Nattering our thoughts out loud at the same time, we batted around details and possible dates getting excited about the idea. Kathy was such a good, comfortable friend. No pretense at all. No inhibitions between us.
The date was set for a July weekend. Kathy picked Brinkley and I up, with all our gear bright and early Thursday morning. We planned to have a picnic about half way and each packed a great pickins to share.
Pulling into a rest stop in Midway with a clean looking outhouse for us girls, it had a matching picnic table plus a babbling brook to water the dogs.
“I brought nachos,” I announced.
“I have cherries.”
The dogs roared over the river rocks, slapping through shallow water as we lunched.
We arrived at Nelson at suppertime after ten hours of traveling, and checked into our pre-booked hotel room. It was great they allowed dogs.
Brinkley and Sparkie had grown up together. They were 5 now, and more mellow but still happily rumbled together.
“You will be charged an additional nights stay for any noise complaints we get regarding the dogs,” the hotel clerk was obliged to tell us.
“That’s fine.“ We eagerly unloaded amazed at what two women and two dogs need for three days. Once settled in, we headed for the dog park google said was close by.
The park was beautiful. A wide gravel path ran between the Nelson airstrip and the lake. A chain link fence provided safety from the landing strip and there were mini peninsulas’, like teeth in a comb, that sported a beach on every one.
The dogs ran and swam, frolicking with each other, inviting every other canine to join in, of which there were plenty. We stood chatting with other owners learning more about Nelson.
Once the dogs were tired and back in the hotel, we splurged with a lovely steak dinner for ourselves. All were bushed by 8 pm.
Brinkley liked sleeping on Kathy’s bed just because. And Spark was on my bed. That was the thing with us and our dogs - our beds were interchangeable to them.
The dogs were calm but ever alert to our rustling bags as we wound down.
“I brought ear plugs for you. Apparently I snore like crazy, especially if I’m tired,” Kathy said, “like tonight.”
“No worries. You haven’t heard Brinkley.” We giggled.
Finally comfortable in our own way, I turned the lights off hunkering into a movie. It was quiet and pitch black except for the blue glow of the TV. Just how a hotel movie should be.
Kathy was right and by the second commercial she was out like a light, sawing old growth cedars. I turned up the volume a notch.
By now, Brinkley too was starting to weeze a little on the exhale. I gave her a Gravol to help konk her out because when she gets over exhausted, she’s too anxious to sleep.
She was still on Kathy's bed but unbeknownst to either of us, my beagle had nestled her way under the blankets on the far side, head on the passenger’s pillow. I laughed at the site when I noticed and went back to my show. A little while later, Brinkley got a louder. The Gravol was kicking in.

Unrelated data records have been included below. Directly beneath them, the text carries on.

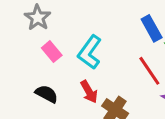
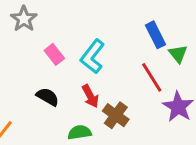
gray star: (38, 18) -> (24, 19), moved

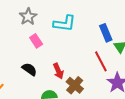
gray star: (24, 19) -> (28, 17), moved
cyan L-shape: (92, 56) -> (65, 23), moved, turned -125

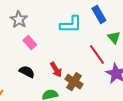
cyan L-shape: (65, 23) -> (71, 24), moved
blue rectangle: (106, 33) -> (99, 14), moved

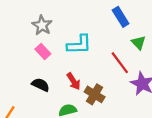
gray star: (19, 20) -> (42, 25), moved
cyan L-shape: (71, 24) -> (79, 45), moved

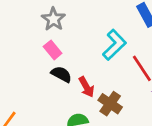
cyan L-shape: (79, 45) -> (114, 45), moved, turned -45
black semicircle: (41, 85) -> (61, 74), moved

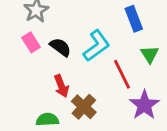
black semicircle: (61, 74) -> (60, 47), moved

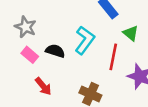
red line: (122, 74) -> (113, 57), turned 55
red arrow: (61, 86) -> (43, 86), moved

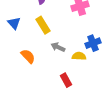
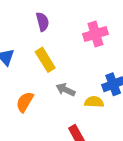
orange semicircle: (28, 56) -> (25, 102), turned -105

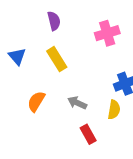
gray arrow: (66, 90) -> (77, 103), moved
yellow semicircle: (94, 102) -> (114, 110), moved, turned 96

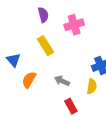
pink cross: (107, 33) -> (74, 25), moved
blue triangle: (17, 56) -> (14, 60), moved

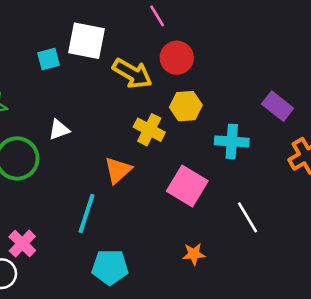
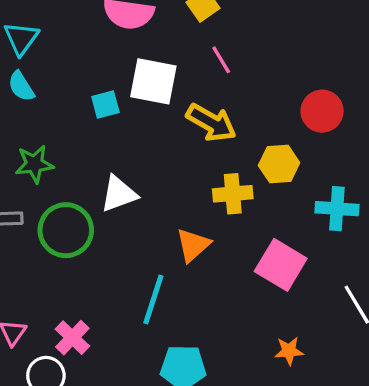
pink line: (157, 16) -> (221, 60), moved
red circle: (177, 58) -> (322, 111), moved
white triangle: (59, 130) -> (119, 194), size x1.4
yellow cross: (149, 130) -> (233, 194), turned -32

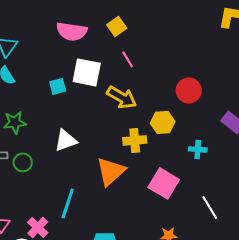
cyan cross: (337, 209) -> (198, 149), size x0.7
green circle: (66, 230) -> (23, 162), moved, size x0.6
orange triangle: (193, 245) -> (111, 171), size x1.4
cyan line: (153, 300) -> (68, 203), moved

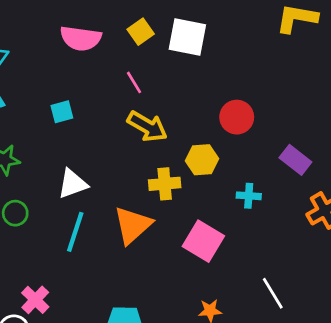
pink line: (128, 59) -> (134, 82), moved
white square: (87, 72) -> (187, 37), moved
cyan line: (68, 203) -> (75, 232), moved
white line: (210, 207) -> (273, 293), moved

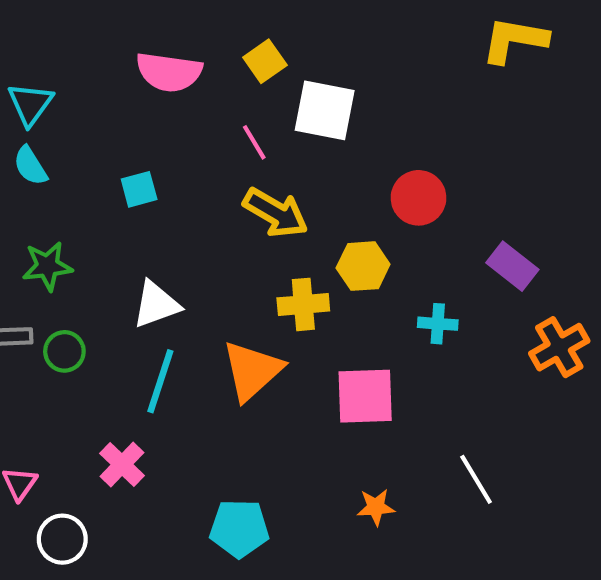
white square: (187, 37) -> (325, 110), moved
pink square: (203, 241) -> (365, 396), turned -33
pink cross: (35, 300) -> (122, 464), moved

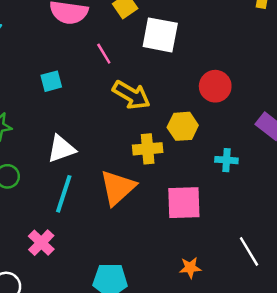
pink line: (254, 142) -> (104, 54), moved

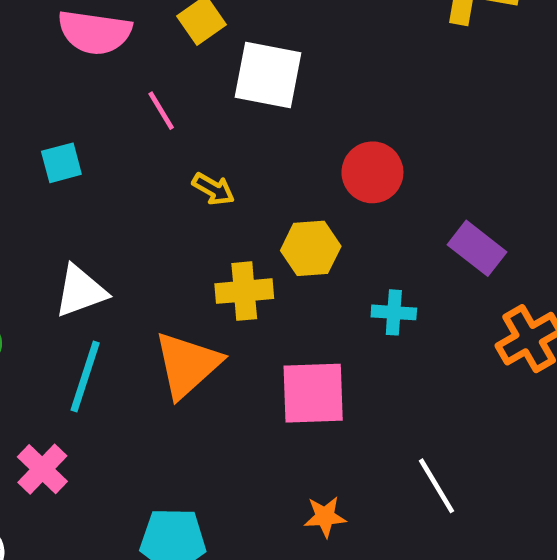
yellow arrow: (131, 95) -> (213, 189), size x0.6

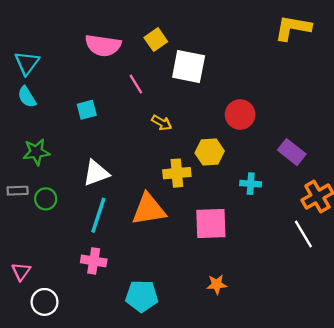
orange triangle: (187, 365) -> (149, 209), turned 33
pink cross: (42, 469) -> (94, 261), moved, turned -35
white line: (437, 486) -> (303, 234), moved

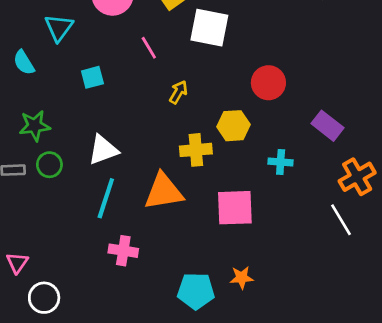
cyan triangle: (27, 63) -> (59, 28), moved
yellow arrow: (162, 123) -> (178, 92), turned -90
green circle: (46, 199) -> (49, 165), moved
pink cross: (94, 261) -> (123, 251), moved
cyan pentagon: (142, 296) -> (196, 291), moved

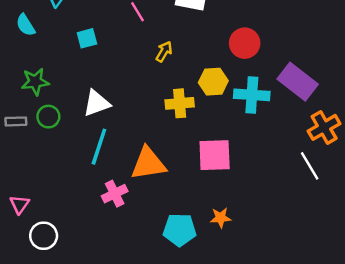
purple rectangle: (328, 126) -> (298, 82), size x1.4
cyan cross: (281, 162) -> (252, 95), moved, size x1.6
orange triangle: (164, 192) -> (148, 164), moved
pink cross: (123, 251) -> (115, 194), turned -35

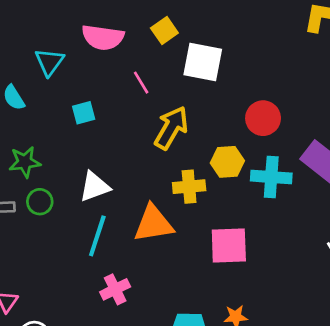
yellow arrow: (164, 52) -> (171, 128), size x1.8
orange triangle: (148, 164) -> (153, 224), moved

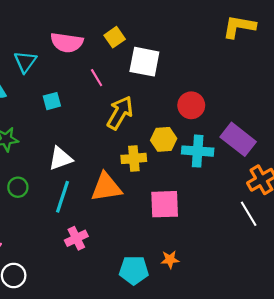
green circle: (40, 202) -> (18, 187), moved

Kathy was still at it herself, and it was fast becoming a snore fest. Kathy snoring on the inhale and Brinkley picking it up on the exhale. Kathy flat out on her back, arms overhead, face slightly turned towards the patio – out cold. Brinkley on her side, facing Kathy, covers neatly folded back at the shoulders, head and snout on the pillow, keeping perfect pace in strength and density on each breath. It was the best audio-visual I’d ever experienced. I don’t know who was unconscious more. Between them they must’ve logged enough timber for a full round house.
Next morning, Kathy exclaimed, ”Boy, did I ever sleep good”. Brinkley smiled over at her as if to say ‘You took the words right out of my mouth.’